I encourage you to try out this salad if you are a kale skeptic. It completely changed how I think about eating raw kale. I usually use Lacinato/Dinosaur kale but this recipe uses Curly kale.
Yield: 4 servings
Ingredients:
- 1/2 large head of kale (about 4-6 cups)
- 1 cup finely chopped red onion
- 1/2 red bell pepper
- 1/2-3/4 cup chopped carrot (2 small carrots)
- 1 cucumber (2 cups chopped halves)
- 1 avocado, chopped
- 1 & 1/4 cup chopped cherry tomatoes (or other variety)
- 1/2 cup mixed raisins and Goji berries
- 1/4 cup hemp seed
- 1/3 cup chopped walnuts
- Dressing: 1 batch of Tahini Lemon Dressing (Recipe below)
Directions:
1. Chop vegetables and mix in a large mixing bowl. Reserve hemp seed and walnuts for sprinkling on top.

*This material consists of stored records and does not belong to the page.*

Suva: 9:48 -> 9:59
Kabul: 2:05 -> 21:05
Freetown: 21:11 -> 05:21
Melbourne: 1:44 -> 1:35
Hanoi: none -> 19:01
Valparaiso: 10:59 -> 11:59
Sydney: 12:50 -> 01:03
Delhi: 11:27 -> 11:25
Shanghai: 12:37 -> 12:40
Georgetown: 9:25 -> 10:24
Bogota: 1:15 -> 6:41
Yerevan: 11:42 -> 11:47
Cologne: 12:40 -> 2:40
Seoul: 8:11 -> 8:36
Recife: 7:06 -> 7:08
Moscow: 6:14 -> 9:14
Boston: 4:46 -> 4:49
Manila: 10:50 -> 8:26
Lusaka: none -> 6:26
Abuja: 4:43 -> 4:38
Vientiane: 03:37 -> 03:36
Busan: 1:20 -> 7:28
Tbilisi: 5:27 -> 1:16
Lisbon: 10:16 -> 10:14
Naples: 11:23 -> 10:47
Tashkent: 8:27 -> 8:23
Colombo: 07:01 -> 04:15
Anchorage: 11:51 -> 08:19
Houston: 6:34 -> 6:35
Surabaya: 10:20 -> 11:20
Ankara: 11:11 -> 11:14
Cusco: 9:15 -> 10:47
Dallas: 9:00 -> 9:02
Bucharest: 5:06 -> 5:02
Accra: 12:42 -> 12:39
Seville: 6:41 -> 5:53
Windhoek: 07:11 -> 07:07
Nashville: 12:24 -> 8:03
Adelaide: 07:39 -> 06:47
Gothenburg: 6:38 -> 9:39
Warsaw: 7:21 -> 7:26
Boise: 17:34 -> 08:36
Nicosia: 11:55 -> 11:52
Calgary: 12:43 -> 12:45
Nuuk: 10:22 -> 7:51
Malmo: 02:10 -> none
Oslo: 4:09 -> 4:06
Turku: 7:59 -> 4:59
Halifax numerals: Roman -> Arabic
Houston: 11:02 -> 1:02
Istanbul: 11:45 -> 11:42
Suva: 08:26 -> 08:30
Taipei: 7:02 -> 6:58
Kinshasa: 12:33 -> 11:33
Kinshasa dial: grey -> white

2. Make your Tahini Lemon Dressing in a food processor and process until smooth.
3. Tear the leaves off of the kale and rip into bite-sized pieces. Wash and dry kale leaves.
4. Mix the vegetables, kale leaves, and full batch of dressing (3/4-1 cup) in large bowl until thoroughly combined.
5. Place in fridge to ‘marinate’ for 10-15 minutes. Keeps in fridge in a sealed container for 1 day.
Lightened Up Tahini-Lemon Dressing
Yield: Just under 1 cup of dressing
Ingredients:
- 1/4 cup Tahini
- 2 garlic cloves
- 1/2 cup fresh lemon juice (about 2 lemons)
- 1/4 cup Nutritional yeast or a bit more, to taste (optional)
- 2-4 tbsp Extra virgin olive oil, to taste
- 1 tsp kosher salt + freshly ground black pepper, or to taste
- 3 tbsp water, or as needed
Directions:
1. In a food processor, add all ingredients and process until smooth. Makes just under 1 cup.